[Records from a data collection]
========================

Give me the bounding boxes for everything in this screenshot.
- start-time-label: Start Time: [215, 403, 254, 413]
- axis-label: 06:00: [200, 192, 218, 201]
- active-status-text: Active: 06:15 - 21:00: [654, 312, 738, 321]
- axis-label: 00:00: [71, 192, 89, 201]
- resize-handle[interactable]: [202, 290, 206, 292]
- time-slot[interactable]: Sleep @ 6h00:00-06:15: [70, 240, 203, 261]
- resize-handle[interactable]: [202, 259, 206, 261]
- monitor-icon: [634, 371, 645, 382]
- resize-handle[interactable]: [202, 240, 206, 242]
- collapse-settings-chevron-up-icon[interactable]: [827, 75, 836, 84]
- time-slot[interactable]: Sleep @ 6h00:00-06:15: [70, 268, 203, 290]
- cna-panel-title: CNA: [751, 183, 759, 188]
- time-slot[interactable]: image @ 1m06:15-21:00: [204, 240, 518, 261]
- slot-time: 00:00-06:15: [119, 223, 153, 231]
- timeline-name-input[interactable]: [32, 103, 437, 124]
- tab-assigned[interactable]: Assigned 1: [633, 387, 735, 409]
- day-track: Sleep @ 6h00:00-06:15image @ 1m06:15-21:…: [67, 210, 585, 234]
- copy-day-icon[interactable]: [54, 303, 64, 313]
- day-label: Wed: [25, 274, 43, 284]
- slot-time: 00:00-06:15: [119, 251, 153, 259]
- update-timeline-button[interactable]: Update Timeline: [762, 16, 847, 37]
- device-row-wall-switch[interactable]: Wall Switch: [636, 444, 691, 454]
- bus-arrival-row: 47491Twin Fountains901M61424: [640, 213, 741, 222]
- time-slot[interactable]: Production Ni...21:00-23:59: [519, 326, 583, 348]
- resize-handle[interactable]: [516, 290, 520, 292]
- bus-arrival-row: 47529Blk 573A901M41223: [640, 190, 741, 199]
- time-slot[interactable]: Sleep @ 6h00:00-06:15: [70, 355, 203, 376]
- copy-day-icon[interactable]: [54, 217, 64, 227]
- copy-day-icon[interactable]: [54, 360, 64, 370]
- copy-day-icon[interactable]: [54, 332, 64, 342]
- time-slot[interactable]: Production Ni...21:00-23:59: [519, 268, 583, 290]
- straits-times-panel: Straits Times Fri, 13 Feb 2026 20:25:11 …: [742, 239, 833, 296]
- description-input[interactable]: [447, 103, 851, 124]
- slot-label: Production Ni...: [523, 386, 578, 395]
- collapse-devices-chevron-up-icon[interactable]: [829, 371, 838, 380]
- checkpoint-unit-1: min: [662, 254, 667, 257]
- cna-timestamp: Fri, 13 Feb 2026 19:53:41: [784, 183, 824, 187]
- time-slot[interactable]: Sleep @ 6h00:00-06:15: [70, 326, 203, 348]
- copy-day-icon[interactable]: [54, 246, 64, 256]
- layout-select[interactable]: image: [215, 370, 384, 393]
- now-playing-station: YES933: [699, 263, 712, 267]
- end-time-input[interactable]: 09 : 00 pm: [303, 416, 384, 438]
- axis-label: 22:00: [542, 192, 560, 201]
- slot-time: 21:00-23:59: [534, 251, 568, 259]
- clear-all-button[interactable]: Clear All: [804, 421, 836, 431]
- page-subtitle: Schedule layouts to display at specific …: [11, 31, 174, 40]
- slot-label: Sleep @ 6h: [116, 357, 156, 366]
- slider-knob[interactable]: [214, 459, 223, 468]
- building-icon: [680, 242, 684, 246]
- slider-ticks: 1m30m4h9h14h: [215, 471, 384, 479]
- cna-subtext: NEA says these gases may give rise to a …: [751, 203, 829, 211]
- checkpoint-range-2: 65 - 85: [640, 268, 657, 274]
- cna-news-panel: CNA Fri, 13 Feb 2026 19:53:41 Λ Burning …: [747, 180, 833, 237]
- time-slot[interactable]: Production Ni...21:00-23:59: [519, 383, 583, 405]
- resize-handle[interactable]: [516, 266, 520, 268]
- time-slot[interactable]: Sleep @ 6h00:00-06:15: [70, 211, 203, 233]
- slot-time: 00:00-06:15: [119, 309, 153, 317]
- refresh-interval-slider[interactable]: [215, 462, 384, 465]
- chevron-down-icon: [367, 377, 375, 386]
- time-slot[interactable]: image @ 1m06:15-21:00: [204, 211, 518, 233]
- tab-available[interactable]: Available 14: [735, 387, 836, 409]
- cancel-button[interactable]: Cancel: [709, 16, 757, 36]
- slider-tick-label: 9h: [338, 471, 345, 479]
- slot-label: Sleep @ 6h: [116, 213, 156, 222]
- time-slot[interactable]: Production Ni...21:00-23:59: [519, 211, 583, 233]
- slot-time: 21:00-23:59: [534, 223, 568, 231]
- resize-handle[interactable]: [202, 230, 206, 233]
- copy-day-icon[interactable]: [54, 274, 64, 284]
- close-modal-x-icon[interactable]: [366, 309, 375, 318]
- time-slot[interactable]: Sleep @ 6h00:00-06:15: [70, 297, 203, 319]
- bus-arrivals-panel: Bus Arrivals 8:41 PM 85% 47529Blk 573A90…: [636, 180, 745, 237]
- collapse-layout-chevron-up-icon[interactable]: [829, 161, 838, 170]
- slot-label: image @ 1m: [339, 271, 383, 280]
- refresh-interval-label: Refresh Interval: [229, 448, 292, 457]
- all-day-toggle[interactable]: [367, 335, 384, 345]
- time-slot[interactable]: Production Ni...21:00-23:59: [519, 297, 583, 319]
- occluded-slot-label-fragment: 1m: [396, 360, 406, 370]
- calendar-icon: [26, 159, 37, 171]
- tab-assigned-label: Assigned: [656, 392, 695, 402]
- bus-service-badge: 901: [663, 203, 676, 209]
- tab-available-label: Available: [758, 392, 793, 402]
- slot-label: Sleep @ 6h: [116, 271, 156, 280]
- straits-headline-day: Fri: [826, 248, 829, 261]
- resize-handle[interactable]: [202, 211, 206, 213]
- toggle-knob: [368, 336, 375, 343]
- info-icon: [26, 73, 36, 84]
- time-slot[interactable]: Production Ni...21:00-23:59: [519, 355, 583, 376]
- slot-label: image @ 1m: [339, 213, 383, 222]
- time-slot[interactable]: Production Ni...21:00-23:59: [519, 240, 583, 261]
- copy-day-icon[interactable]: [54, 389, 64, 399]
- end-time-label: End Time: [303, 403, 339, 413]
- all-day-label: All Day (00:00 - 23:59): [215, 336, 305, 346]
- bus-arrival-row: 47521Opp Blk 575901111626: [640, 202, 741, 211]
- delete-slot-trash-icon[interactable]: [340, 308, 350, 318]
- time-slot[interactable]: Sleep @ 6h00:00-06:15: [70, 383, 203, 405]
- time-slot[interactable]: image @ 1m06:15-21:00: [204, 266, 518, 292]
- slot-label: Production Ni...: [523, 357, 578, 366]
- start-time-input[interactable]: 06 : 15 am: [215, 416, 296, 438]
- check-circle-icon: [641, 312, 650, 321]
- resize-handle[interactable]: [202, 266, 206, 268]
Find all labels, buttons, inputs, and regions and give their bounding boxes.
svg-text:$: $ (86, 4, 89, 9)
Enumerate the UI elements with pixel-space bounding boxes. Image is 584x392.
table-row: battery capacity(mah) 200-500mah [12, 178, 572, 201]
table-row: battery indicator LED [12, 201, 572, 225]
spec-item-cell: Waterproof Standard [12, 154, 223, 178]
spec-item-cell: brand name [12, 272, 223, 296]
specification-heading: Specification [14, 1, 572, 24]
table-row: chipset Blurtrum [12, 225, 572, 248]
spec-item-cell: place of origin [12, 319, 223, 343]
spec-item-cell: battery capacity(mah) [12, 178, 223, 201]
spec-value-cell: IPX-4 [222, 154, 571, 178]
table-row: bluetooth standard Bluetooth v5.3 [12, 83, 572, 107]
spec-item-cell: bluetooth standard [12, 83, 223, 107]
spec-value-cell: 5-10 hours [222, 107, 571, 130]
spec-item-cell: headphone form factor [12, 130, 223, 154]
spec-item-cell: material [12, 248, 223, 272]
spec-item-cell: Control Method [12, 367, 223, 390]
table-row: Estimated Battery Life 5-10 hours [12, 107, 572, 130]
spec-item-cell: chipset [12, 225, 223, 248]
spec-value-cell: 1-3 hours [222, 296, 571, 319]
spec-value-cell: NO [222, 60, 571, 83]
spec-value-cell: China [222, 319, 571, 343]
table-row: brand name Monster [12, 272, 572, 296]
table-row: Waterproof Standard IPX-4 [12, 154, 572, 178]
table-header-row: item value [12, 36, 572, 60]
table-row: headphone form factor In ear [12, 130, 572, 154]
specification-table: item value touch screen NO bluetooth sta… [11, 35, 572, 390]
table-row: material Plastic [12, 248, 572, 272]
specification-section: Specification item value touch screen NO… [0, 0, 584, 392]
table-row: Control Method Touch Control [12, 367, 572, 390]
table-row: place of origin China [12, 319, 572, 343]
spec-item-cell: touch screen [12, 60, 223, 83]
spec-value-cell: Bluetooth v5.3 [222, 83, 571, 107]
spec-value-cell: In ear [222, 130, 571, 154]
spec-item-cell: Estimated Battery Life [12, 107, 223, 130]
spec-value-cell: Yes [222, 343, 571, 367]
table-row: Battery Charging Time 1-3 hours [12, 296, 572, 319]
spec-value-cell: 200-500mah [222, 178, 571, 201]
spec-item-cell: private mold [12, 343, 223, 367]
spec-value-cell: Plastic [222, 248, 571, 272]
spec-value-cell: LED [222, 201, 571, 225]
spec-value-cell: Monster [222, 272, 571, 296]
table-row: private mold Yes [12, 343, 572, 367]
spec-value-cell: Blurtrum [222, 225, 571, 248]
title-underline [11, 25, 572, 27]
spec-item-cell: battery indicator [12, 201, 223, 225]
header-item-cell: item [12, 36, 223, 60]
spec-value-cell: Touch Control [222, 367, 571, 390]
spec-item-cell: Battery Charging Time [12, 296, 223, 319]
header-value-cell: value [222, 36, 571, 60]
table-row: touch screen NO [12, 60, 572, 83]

========================

▶ _Task brief_
What lines of the data include the word "factor"? Copy each of them.

▶ _Finished task_
spec-item-cell: headphone form factor [12, 130, 223, 154]
table-row: headphone form factor In ear [12, 130, 572, 154]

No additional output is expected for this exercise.